• [Prompt]: Every record below should be printed exactly, except for the pictures.

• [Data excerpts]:
/---

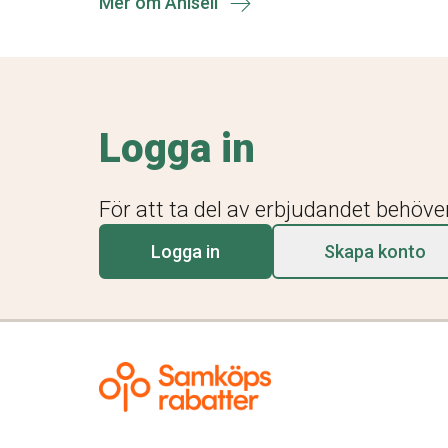
Mer om Ahlsell
Logga in
För att ta del av erbjudandet behöve
Logga in
Skapa konto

\---

• [Solution for this exercise]:
Mer om Ahlsell
Logga in
För att ta del av erbjudandet behöve
Logga in
Skapa konto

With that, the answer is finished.